Editor’s note: Piotr Brzezinski, a veteran of the Big Society Network and a former advisor to the leadership of Britain’s Conservative Party, has kindly agreed to share his thoughts on Bipartisan Campaign Reform Act of 2002, better known as McCain-Feingold. He hates it almost as much as I do.
Is McCain-Feingold the worst legislation of the past decade? I ask that question seriously. Congress’s ability to pass stupid, senseless and counter-productive laws never ceases to amaze, but few pieces of legislation have had such a systematically pernicious influence on America’s democracy. The problem, as even David Axelrod noted, is that McCain-Feingold has rendered politicians impotent while unleashing an uncontrollable flood of unaccountable outside groups.
Now that the Supreme Court has agreed to hear McCutcheon v. FEC earlier this week, however, it has the opportunity to finish what Citizens United started and strike down the rest of McCain-Feingold.
The claim in McCutcheon is narrow – Shaun McCutcheon, the plaintiff, has challenged only the overall, two-year cap on contributions – but it opens the door for the court to reassess campaign finance restrictions more broadly. Before McCain-Feingold, individuals, unions and corporations could give unlimited amounts of “soft money” to political parties, as well as limited contributions directly to candidates. Parties could then use their deep pockets to instil party discipline and exert some semblance control over the party’s direction by strategically allocating money to candidates around the country.
The McCain-Feingold bill, however, ended “soft money” contributions. This did nothing to reduce the amount of money in politics – instead funding simply shifted to outside groups, initially 527s and subsequently Super PACs – but it eviscerated the parties. Drained of funding, the official Republican and Democratic Party organizations (and, to a large extent, the candidates themselves) have been reduced to bit-part players in an election fought by uncoordinated proxies.
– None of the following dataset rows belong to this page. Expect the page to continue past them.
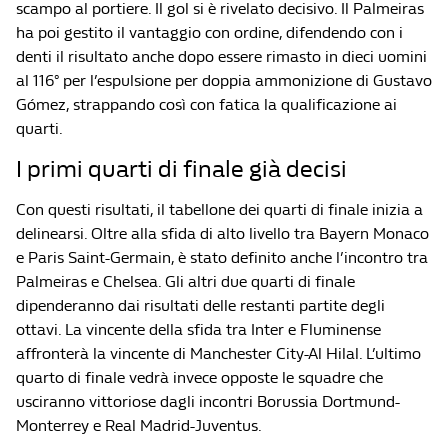
scampo al portiere. Il gol si è rivelato decisivo. Il Palmeiras
ha poi gestito il vantaggio con ordine, difendendo con i
denti il risultato anche dopo essere rimasto in dieci uomini
al 116° per l’espulsione per doppia ammonizione di Gustavo
Gómez, strappando così con fatica la qualificazione ai
quarti.
I primi quarti di finale già decisi
Con questi risultati, il tabellone dei quarti di finale inizia a
delinearsi. Oltre alla sfida di alto livello tra Bayern Monaco
e Paris Saint-Germain, è stato definito anche l’incontro tra
Palmeiras e Chelsea. Gli altri due quarti di finale
dipenderanno dai risultati delle restanti partite degli
ottavi. La vincente della sfida tra Inter e Fluminense
affronterà la vincente di Manchester City-Al Hilal. L’ultimo
quarto di finale vedrà invece opposte le squadre che
usciranno vittoriose dagli incontri Borussia Dortmund-
Monterrey e Real Madrid-Juventus.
And so, as we saw in 2012, there was an explosion of extreme and unaccountable spending by outside organizations. These groups spent over a billion dollars, dominating the candidates’ own messaging and occasionally making wild allegations that no mainstream candidate would support (an Obama-supporting Super PAC even suggested that Romney caused a woman to die from cancer). In many ways, candidates are now victims of angry and extreme forces outside their control.
It’s tempting to blame this wave of mud-slinging money on Citizens United, which allegedly “undid” McCain-Feingold. In fact, however, it’s the lack of undoing that is problem: the Court stopped McCain-Feingold’s direct speech restrictions but left the “soft money” ban in place, thereby continuing to funnel money into unaccountable outside groups instead of official parties and candidates.
Despite the Cassandra-like bleating after Citizens United – the New York Times alleged it would herald a new “robber-baron era” – the judgment simply wasn’t the cause of unprecedented spending. In the most recent cycle outside spending increased by 262% according to Open Secrets, but this was actually less than 360% increase between 2000 and 2004 (i.e., immediately after the introduction of McCain-Feingold). As others have argued, campaign spending will always vary year to year based on idiosyncratic factors (candidate plausibility, election vehemence, etc.), and Citzens may have encouraged spending by reducing the uncertainty associated with donating to 527s, but it wasn’t the fundamental cause of the torrent. In other words, what many on the left most loathed about Citizens United – the runaway, unaccountable spending by outside organizations – is really more a side-effect of McCain-Feingold, which prevents that money from going to politicians directly, than the Court’s fault.